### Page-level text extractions
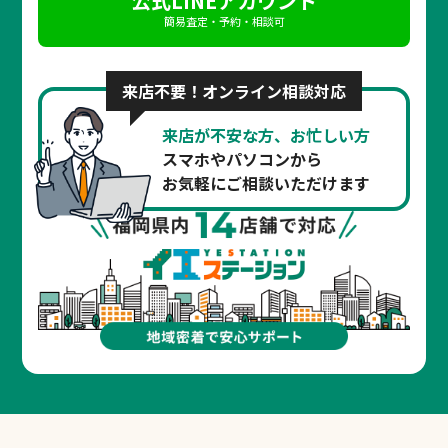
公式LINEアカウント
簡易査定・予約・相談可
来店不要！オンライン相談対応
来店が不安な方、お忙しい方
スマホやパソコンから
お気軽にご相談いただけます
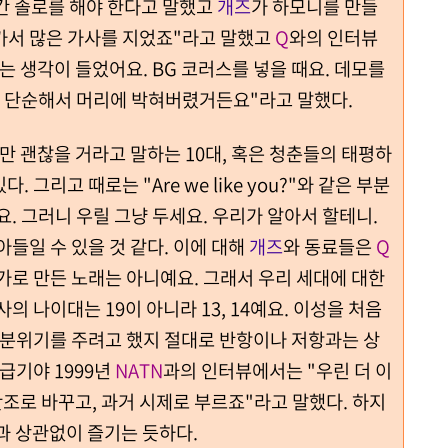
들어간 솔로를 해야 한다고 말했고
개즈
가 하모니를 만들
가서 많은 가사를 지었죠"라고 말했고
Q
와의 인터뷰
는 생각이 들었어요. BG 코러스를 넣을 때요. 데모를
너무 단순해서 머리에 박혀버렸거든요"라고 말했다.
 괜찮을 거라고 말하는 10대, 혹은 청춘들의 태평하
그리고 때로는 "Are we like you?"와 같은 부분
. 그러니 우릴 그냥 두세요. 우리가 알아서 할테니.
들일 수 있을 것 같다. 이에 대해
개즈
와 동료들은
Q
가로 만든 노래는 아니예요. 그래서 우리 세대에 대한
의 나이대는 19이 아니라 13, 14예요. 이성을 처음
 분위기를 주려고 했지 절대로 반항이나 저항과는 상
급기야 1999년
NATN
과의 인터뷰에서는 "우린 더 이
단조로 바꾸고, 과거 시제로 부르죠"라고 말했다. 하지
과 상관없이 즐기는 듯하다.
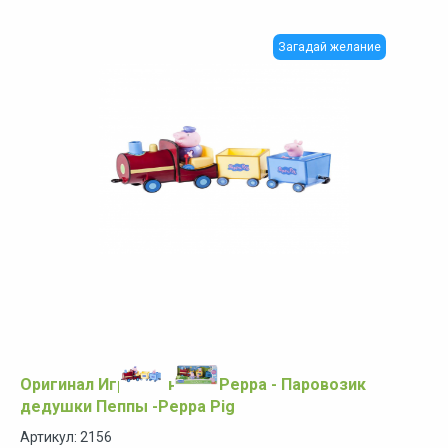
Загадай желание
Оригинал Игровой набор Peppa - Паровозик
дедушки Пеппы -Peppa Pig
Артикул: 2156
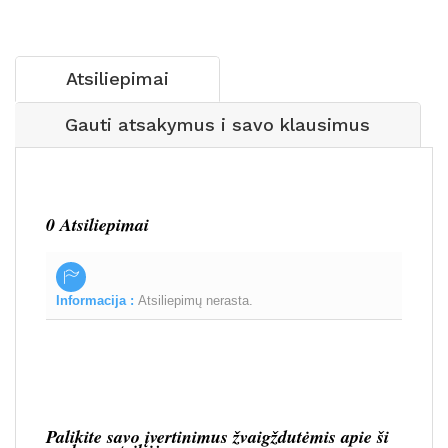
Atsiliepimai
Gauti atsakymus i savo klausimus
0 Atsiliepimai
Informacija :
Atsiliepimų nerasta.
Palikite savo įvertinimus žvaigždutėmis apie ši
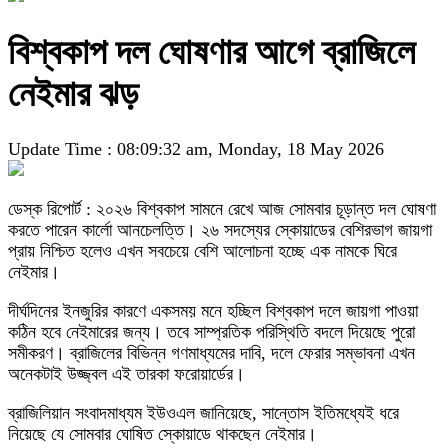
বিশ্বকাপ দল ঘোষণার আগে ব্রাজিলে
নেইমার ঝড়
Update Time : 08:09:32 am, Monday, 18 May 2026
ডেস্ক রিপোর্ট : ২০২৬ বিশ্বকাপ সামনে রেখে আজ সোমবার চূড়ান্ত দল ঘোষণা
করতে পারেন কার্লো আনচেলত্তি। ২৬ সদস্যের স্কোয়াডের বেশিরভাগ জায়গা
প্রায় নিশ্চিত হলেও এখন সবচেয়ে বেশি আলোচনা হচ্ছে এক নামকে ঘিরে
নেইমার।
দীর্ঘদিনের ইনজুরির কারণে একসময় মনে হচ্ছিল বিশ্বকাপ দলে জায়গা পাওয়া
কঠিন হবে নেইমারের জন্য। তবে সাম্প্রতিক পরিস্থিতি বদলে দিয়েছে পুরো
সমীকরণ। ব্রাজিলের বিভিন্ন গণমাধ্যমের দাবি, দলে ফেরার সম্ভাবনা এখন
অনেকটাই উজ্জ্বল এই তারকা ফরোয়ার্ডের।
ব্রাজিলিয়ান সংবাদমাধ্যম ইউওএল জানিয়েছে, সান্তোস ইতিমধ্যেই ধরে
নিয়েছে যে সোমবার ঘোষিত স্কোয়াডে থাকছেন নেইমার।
==
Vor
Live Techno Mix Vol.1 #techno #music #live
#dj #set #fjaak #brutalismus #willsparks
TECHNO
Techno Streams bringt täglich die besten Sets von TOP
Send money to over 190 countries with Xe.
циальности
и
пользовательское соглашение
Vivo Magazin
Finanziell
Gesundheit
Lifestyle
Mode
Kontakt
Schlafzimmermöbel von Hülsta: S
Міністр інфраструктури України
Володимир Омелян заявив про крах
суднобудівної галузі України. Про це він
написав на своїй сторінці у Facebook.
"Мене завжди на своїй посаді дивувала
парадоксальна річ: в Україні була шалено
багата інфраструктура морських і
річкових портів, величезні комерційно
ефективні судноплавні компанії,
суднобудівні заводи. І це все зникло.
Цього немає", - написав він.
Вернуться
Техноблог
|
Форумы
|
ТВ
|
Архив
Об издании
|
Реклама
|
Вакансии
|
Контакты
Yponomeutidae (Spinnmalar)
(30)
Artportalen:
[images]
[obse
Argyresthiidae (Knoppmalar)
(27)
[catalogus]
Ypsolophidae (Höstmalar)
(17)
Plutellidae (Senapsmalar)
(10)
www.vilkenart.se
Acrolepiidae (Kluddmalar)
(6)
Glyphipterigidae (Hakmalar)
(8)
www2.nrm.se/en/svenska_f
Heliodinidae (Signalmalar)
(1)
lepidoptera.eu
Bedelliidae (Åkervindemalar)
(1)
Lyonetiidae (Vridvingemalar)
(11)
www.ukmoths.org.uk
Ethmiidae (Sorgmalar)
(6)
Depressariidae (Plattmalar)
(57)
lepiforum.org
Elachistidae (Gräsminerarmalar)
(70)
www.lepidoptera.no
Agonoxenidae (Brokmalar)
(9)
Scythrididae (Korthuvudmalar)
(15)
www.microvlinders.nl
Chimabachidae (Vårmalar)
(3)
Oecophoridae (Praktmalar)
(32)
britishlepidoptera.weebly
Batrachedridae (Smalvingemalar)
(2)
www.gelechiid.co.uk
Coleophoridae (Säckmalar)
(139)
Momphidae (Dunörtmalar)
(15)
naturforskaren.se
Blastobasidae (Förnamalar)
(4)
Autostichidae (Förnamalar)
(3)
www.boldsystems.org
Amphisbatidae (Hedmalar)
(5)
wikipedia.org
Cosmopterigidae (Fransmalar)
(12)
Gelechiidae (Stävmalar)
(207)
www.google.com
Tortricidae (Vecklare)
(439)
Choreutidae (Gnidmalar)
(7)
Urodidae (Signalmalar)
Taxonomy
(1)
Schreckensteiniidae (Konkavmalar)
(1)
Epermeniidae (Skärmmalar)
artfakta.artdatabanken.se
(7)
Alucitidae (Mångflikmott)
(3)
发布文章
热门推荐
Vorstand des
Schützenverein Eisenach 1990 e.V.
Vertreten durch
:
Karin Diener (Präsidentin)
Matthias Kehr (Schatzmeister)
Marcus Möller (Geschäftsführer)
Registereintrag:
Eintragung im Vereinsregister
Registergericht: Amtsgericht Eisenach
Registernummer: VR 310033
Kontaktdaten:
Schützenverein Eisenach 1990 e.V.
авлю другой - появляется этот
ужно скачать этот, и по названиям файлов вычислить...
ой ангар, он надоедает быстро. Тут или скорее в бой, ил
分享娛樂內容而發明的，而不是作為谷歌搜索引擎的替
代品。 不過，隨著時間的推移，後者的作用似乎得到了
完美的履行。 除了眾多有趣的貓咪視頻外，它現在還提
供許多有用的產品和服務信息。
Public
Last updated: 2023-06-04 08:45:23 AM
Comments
* * *
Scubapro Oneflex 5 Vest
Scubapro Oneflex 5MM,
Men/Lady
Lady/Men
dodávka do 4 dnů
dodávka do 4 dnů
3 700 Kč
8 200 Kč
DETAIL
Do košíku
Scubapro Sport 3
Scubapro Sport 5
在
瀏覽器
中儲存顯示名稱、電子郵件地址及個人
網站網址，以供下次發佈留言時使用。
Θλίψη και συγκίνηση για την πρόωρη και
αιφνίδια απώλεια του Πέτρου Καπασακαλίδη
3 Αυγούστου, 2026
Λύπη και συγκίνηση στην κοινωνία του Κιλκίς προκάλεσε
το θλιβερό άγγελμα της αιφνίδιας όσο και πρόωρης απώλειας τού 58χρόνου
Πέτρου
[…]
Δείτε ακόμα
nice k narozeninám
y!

### ABOUT THIS EXERCISE
Will you return exactly the lines above from the one with "প্রায় নিশ্চিত হলেও" down to the one with "নিয়েছে যে সোমবার", counting both as part of the range?

### EXERCISE RESPONSE
প্রায় নিশ্চিত হলেও এখন সবচেয়ে বেশি আলোচনা হচ্ছে এক নামকে ঘিরে
নেইমার।
দীর্ঘদিনের ইনজুরির কারণে একসময় মনে হচ্ছিল বিশ্বকাপ দলে জায়গা পাওয়া
কঠিন হবে নেইমারের জন্য। তবে সাম্প্রতিক পরিস্থিতি বদলে দিয়েছে পুরো
সমীকরণ। ব্রাজিলের বিভিন্ন গণমাধ্যমের দাবি, দলে ফেরার সম্ভাবনা এখন
অনেকটাই উজ্জ্বল এই তারকা ফরোয়ার্ডের।
ব্রাজিলিয়ান সংবাদমাধ্যম ইউওএল জানিয়েছে, সান্তোস ইতিমধ্যেই ধরে
নিয়েছে যে সোমবার ঘোষিত স্কোয়াডে থাকছেন নেইমার।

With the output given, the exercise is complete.